Hard to look for Halloween. Look is scared to look for it.
Man page says

       -f, --ignore-case
           Ignore the case of alphabetic characters. This is on by default if
           no file is specified.

Well all I know is

$ look Halloween
$ look -f Halloween
$ look Halloween /usr/share/dict/words
Halloween
Halloween's
$ look -f Halloween /usr/share/dict/words
$ look --version
look from util-linux 2.37.2
@jidanni
Copy link
Author

jidanni commented Nov 5, 2021

So I have proven, -f or not, some other factor not mentioned on the man page is at work behind the scenes/screens.

@karelzak
Copy link
Collaborator

$ look Halloween
Hallowe'en
Halloween
hallow-e'en
halloween
halloweens

$ look -f Halloween
Hallowe'en
Halloween
hallow-e'en
halloween
halloweens

$ look Halloween /usr/share/dict/words
$  look -f Halloween /usr/share/dict/words
halloween
halloweens

$  look --version
look from util-Linux 2.37.2

What distro? And how the words file has been composed?
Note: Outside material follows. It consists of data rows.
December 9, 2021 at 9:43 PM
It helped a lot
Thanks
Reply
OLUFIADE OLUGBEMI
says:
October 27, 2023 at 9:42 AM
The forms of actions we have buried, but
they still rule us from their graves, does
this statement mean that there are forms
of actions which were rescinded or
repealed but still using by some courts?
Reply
For example on Fedora we use data from Moby Project (now available on archive.org only) and it's sorted by

cd mwords
dos2unix -o *; chmod a+r *
cat [1-9]*.??? | egrep --invert-match "'s$" | egrep  "^[[:alnum:]'&!,./-]+$" | sort --ignore-case --dictionary-order | uniq > moby

This is copy & paste from Fedora words spec file, important is "--ignore-case --dictionary-order".

@karelzak
Copy link
Collaborator

It seems that "look Halloween /usr/share/dict/words" which returns nothing in my example is a bug.

@jidanni
Copy link
Author

jidanni commented Nov 16, 2021

What distro?

Debian.

And how the words file has been composed?
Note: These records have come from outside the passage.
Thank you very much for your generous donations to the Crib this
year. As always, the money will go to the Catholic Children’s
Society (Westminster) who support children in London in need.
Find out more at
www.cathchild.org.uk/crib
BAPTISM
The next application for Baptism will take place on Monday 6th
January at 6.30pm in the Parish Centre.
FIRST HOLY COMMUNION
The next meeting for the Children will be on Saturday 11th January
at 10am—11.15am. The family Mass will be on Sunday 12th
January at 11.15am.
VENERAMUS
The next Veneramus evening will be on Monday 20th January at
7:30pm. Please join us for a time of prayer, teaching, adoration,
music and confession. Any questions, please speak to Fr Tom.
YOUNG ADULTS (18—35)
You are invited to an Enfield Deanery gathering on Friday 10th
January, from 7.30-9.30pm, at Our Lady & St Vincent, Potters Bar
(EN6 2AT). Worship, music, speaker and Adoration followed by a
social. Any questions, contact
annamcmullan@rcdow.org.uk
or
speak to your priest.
You will need to post a script I can run that will print that information.

@uablrek
Copy link

uablrek commented May 3, 2022

Ref. https://bugs.launchpad.net/ubuntu/+source/util-linux/+bug/1971425

It works with an older version of "look" with the same database. Indicates that the "words" file is OK.

@Inkbottle007
Copy link

look ancillary returns nothing.
/usr/share/dict/words is https://packages.debian.org/sid/wamerican.
There's a debian open bug https://bugs.debian.org/973471.
Next oneliner fails a lot:

look $(shuf /usr/share/dict/words|head -n1)

You can try this one:

for A in a b c d e f g h i j k l m n o p q r s t u v w x y z
    do (for i in $(seq 1 100); do
        look $(grep "^$A" /usr/share/dict/words|shuf|head -n1)|head -n1
    done)|wc -l
done

@karelzak
Copy link
Collaborator

OK, I have tried "american-english" dictionaly from the Debian package. You're right that look ancillary returns nothing.

The way how to fix it is to sort the dictionary in a proper way, try sort --dictionary-order for the dictionary file, then it works as expected.

@karelzak
Copy link
Collaborator

# cd /usr/share/dict
# ls -l
total 10652
-rw-r--r-- 1 kzak kzak  985084 Jan 20 06:16 american-english
-rw-r--r-- 1 root root 4953598 Jan 22 05:48 linux.words
lrwxrwxrwx 1 root root      16 May 27 09:29 words -> american-english

# look ancillary

# sort --dictionary-order < american-english > american-english.fixed
# ln -fs american-english.fixed words

# look ancillary
ancillary
ancillary's

@karelzak
Copy link
Collaborator

Note, see also #284

@Inkbottle007
Copy link

It seems my dictionary is already "dictionary-order" sorted:
sort -dc /usr/share/dict/american-english shows no error.
I did what you said but look ancillary is still refusing to work.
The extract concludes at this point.